My code is undoubtedly not as efficient as others could write, and I would welcome any improvements to the code or to the program format that others wish to make.
cap prog drop congerkappa
prog def congerkappa
* This program has only been tested with Stata 11.2, 12.1, and 13.0.
preserve
* Number of judges
scalar judgesnum = _N
* Subject IDs
quietly ds
local vlist `r(varlist)'
local removeit = word("`vlist'",1)
local targets: list vlist - removeit
* Sums of ratings by each judge
egen judgesum = rowtotal(`targets')
* Sum of each target's ratings
foreach i in `targets' {
quietly summarize `i', meanonly
scalar mean`i' = r(mean)
}
* % each target rating of all target ratings
foreach i in `targets' {
gen `i'2 = `i'/judgesum
}
* Variance of each target's % ratings
foreach i in `targets' {
quietly summarize `i'2
scalar s2`i'2 = r(Var)
}
* Mean variance of each target's % ratings
foreach i in `targets' {
quietly summarize `i'2, meanonly
scalar mean`i'2 = r(mean)
}
* Square of mean of each target's % ratings
foreach i in `targets' {
scalar mean`i'2sq = mean`i'2^2
}
* Sum of variances of each target's % ratings
scalar sumvar = 0
foreach i in `targets' {
scalar sumvar = sumvar + s2`i'2
}
* Sum of means of each target's % ratings
scalar summeans = 0
foreach i in `targets' {
scalar summeans = summeans + mean`i'2
}
* Sum of meansquares of each target's % ratings
scalar summeansqs = 0
foreach i in `targets' {
scalar summeansqs = summeansqs + mean`i'2sq
}
* Conger's kappa
scalar conkappa = summeansqs -(sumvar/judgesnum)
di _n "Conger's kappa = " conkappa
restore
end
The data structure required by the program is shown below. The variable names are not fixed, but the judge/rater variable must be in the first position in the data set. The data set should not include any variables other than the judge/rater and targets/ratings.
Judge S1 S2 S3 S4 S5 S6
Rater1 2 4 2 1 1 4
Rater2 2 3 2 2 2 3
Rater3 2 5 3 3 3 5
Rater4 3 3 2 3 2 3
If you would like to run this against a test data set, you can use the judges data set from StataCorp and reshape it as shown.
use http://www.stata-press.com/data/r12/judges.dta, clear
sort judge
list, sepby(judge)
reshape wide rating, i(judge) j(target)
rename rating* S*
list, noobs
* Run congerkappa program on demo data set in memory
congerkappa
I have run only a single validation test of this code against the data in Table 2.16 in Gwet (p. 35) and have replicated the Conger's kappa = .23343 as calculated by Gwet on p. 34. Please test this code on other data with known Conger's kappas before relying on it.
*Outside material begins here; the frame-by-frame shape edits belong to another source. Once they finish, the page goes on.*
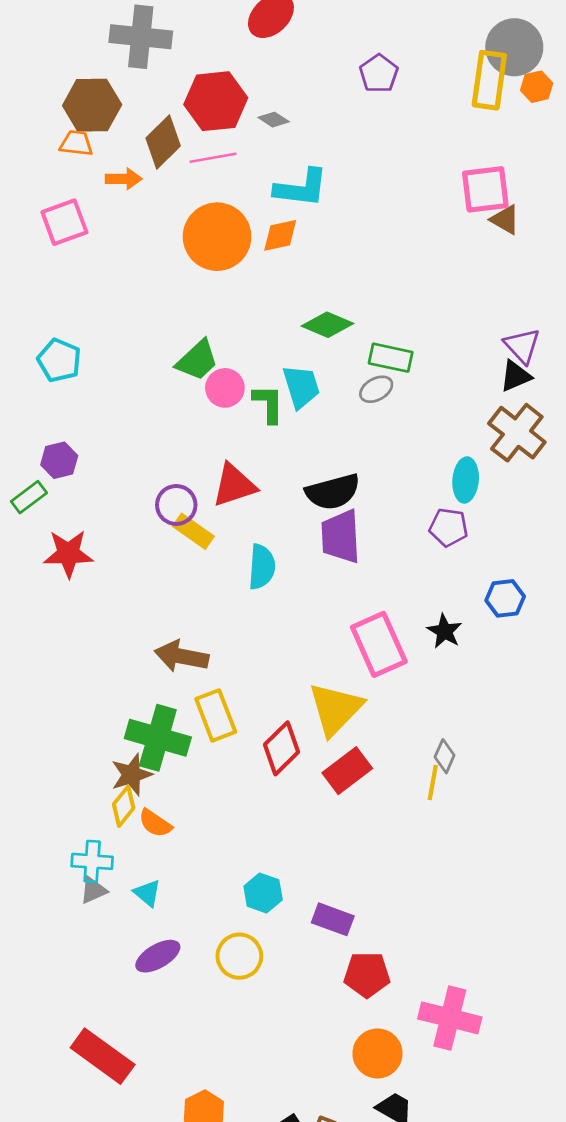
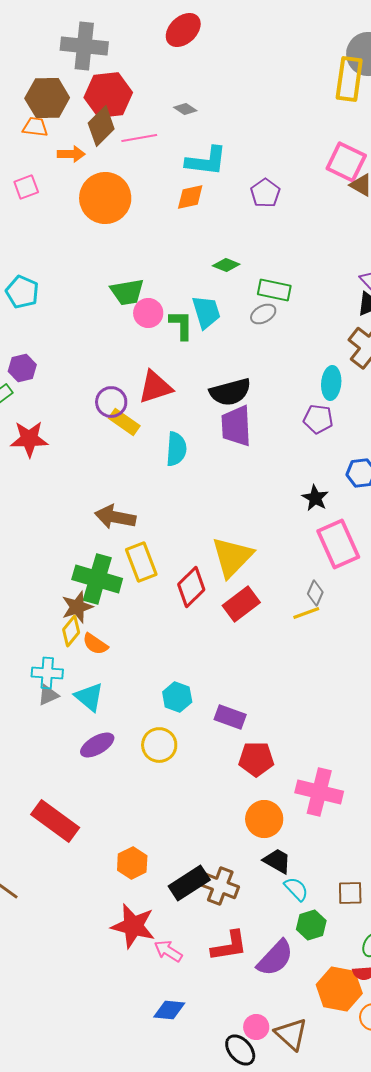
purple pentagon: (379, 74) -> (265, 193), moved
red hexagon: (216, 101) -> (108, 95), moved
pink square: (485, 189) -> (346, 162), turned 33
pink square: (64, 222) -> (26, 187), size x0.7
orange circle: (217, 237) -> (105, 198), moved
green diamond: (328, 325) -> (226, 265), size x0.7
green trapezoid: (197, 360) -> (127, 292), turned 33
pink rectangle: (379, 644) -> (338, 544), moved
yellow line: (433, 783) -> (306, 613), turned 60
cyan triangle: (147, 893) -> (89, 697), size x1.4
I don't know if Conger's kappa for multiple raters is available in Stata, but it is available in R via the irr package, using the kappam.fleiss function and specifying the exact option. For information on the irr package in R, see http://cran.r-project.org/web/packages/irr/irr.pdf#page.12 .
After installing and loading the irr package in R, you can view a demo data set and Conger's kappa calculation using the following code.
data(diagnoses)
print(diagnoses)
kappam.fleiss(diagnoses, exact=TRUE)
I hope someone else here can help with a Stata solution, as you requested, but this may at least provide a solution if you can't find it in Stata.
In response to Dimitriy's comment below, I believe Stata's native kappa command applies either to two unique raters or to more than two non-unique raters.
The original poster may also want to consider the icc command in Stata, which allows for multiple unique raters.